The Government claim the defence of necessity. The noble Lord, Lord Pannick, has very effectively demolished that. There has to be grave and imminent peril, and that is not the situation here, as the history of this Bill relates.
In addition to breaching international law, this legislation also puts at risk other legal obligations. I remind the House that the protocol was designed to do more than protect economic interests; it had a number of objectives, one of which was to protect the Good Friday agreement “in all its dimensions”. The House will remember that concerns about human rights and equality have always been at the heart of the conflict in Northern Ireland, and a lot of work has gone into addressing those problems—I do not have to explain what I am referring to. As a result, we have seen the creation of important legal remedies, as well as institutions such as the Northern Ireland Human Rights Commission and the Equality Commission for Northern Ireland, both of which have expressed concern about this Bill.

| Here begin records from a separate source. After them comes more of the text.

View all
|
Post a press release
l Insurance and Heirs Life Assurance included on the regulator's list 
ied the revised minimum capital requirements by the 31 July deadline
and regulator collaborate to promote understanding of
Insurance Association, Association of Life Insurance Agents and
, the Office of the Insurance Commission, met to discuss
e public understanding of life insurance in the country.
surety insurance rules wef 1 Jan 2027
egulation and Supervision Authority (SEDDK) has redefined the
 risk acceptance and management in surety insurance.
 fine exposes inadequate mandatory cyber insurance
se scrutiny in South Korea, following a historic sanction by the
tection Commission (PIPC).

Article 2 of the protocol provides that the UK has continuous obligations regarding human rights and equality in Northern Ireland. It provides that there shall be “no diminution of rights”. No diminution means that the people in Northern Ireland had rights before the UK left the European Union and these cannot be reduced as a result of Brexit. Rights can only stay the same or advance; they cannot regress.
As we know, Article 2 does not stand alone. It is supported by and must be interpreted in the light of other provisions of the protocol and the withdrawal agreement. In particular, there is an obligation on the United Kingdom for what is known as dynamic alignment in certain situations. That means keeping Northern Ireland up to date with developments in European Union law. Let me emphasise: protected rights in the Good Friday agreement that are underpinned by EU law may not be diminished as a result of Brexit and have to keep up with EU advances. Article 2 of the protocol gives that overarching guarantee. However, Clause 14 of this Bill provides that Article 13(3) of the protocol, which is on dynamic alignment, is to be disapplied immediately. Clause 20(2) provides that, in proceedings relating to the protocol, a court or tribunal is not to be
“bound by any principles laid down, or any decisions made … by the European Court”.
I am afraid that that does involve a departure. It is important to understand that this Bill ranges more widely than undermining only the trade and customs provisions of the protocol. The Bill presents a real danger to the protection of human rights provisions because of the powers that it gives to Ministers, which are not confined to trade. I remind the House of the law of unintended consequences. It could have serious implications for the citizens of Northern Ireland and their rights. That is yet another reason why this Bill should be abandoned.
My Lords, I do not want to put the noble Baroness on the spot. However, since she is speaking of rights, does she have any answer made by the noble Lord, Lord Dodds of Duncairn, that the protocol itself abridges the democratic rights of the people of Northern Ireland as guaranteed by the UN declaration and the European convention in the making of their own laws?
I agree with the noble Lord, Lord Dodds, that the Bill is ill-conceived and does not consider the ways in which the overlapping provisions create real difficulties for the democratic rights of the people of Northern Ireland.